I did over pack and brought a lot home, but I did not have to worry all week about anything supply wise.

In the parks he carried a small bag, the same one he does at home. It goes across his body so he would not lose it and in it we had an extra site or two, alcohol wipes, meter, strips, and glucagon, along with some fruit snacks and glucose tablets. He wore it on every ride and never had to be apart from his bag. That way if something happened that we were separated he had his bag. (he was 10 yrs old)

Hope this helps! Have a great trip!!!!

Chrissy

 

[buffettgirl]

congrats on his pump! I bet he's going to feel like it's a whole new ball game for him.

We've never removed my son's pump for anything. Any ride with a magnet (like the people mover, or Rock n roller coaster) has the magnetic forces far enough away. Generally, what they don't want is for you to put a magnet in the same pocket with your pump. Otherwise, you're fine. Nothing else at Disney should be a problem. (I would probably unhook on a ride at some of the amusement parks that use centrifugal force to pin you to the side - do they even have those anymore???? The force could theoretically push insulin through) But, at Disney, none of that would be an issue.

I ditto everything Chrissy said earlier. By february he'll be much more adept at changing sites, and he'll have worked out any kinks in finding a site he likes best, but definitely err on the safe side and bring one site per day, especially if there will be swimming involved. Pharmacy items are easily available if needed (like if all your strips go missing), but sites aren't. So I always make sure we have plenty of sites/reservoirs on hand.

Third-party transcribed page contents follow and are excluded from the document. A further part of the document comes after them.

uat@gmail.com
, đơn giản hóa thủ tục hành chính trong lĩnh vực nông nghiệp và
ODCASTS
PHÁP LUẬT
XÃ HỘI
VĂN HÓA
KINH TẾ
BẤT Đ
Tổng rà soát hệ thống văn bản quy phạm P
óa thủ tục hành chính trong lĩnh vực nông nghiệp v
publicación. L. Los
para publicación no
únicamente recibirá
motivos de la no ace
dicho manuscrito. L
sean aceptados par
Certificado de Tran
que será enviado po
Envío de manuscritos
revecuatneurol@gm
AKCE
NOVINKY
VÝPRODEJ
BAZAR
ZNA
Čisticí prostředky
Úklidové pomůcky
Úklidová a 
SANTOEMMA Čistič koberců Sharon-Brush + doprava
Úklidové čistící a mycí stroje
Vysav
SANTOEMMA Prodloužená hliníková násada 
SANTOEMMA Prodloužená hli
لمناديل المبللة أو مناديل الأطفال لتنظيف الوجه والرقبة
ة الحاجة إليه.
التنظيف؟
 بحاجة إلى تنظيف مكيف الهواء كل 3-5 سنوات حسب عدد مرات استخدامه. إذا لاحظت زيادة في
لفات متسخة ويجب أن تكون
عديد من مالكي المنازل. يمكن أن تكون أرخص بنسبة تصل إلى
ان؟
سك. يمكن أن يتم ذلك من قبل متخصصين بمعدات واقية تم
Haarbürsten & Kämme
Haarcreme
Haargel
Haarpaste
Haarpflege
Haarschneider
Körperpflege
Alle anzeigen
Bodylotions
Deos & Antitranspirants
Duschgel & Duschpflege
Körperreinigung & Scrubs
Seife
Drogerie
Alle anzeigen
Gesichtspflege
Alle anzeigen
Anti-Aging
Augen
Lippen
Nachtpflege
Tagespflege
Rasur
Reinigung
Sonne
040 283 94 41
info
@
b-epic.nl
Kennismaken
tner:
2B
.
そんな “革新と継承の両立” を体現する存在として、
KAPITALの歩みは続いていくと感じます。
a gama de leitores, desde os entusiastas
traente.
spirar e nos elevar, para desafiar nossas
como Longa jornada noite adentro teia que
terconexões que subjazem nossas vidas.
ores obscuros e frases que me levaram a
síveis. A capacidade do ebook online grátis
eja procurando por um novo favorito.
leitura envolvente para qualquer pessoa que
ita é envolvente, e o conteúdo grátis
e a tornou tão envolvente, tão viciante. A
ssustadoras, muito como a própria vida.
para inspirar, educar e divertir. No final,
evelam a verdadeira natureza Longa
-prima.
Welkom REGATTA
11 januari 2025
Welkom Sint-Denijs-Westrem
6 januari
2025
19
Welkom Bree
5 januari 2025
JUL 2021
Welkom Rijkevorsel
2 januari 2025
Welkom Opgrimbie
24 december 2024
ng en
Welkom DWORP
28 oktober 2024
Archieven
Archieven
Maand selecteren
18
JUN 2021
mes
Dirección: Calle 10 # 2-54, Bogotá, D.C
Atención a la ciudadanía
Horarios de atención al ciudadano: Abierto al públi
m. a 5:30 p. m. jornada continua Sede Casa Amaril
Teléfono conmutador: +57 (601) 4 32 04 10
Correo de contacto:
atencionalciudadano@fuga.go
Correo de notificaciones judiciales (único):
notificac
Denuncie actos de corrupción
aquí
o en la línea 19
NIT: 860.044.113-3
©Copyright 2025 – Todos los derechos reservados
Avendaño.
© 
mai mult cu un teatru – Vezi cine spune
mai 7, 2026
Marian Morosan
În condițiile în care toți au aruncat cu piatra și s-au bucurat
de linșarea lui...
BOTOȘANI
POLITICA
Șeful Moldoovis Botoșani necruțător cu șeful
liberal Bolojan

Carb counts - sadly, not available. We use Fat Secret on our phone. I find it's a pretty good app for a good variety of food. If this is the first time he's doing actual carb counting though (and it may be) he might want to think about using a scale to learn accurate carb counting now, at home. By Feb, he'll have a good handle on it.

Tell him good luck from all of us.

 

[bfamily5]

Thanks so much for all the great advice! It's wonderful to be able to learn from everyone's experience!

 

[Belle4mygrl]

Yay!

My little one is type 1. We still do MDI.

My advice is the My fitness pal (MFP) app on a smart phone. You can basically find any food but after 30 + years I think yall will be just fine. We are only in 5 years and do great at DW with guestimations.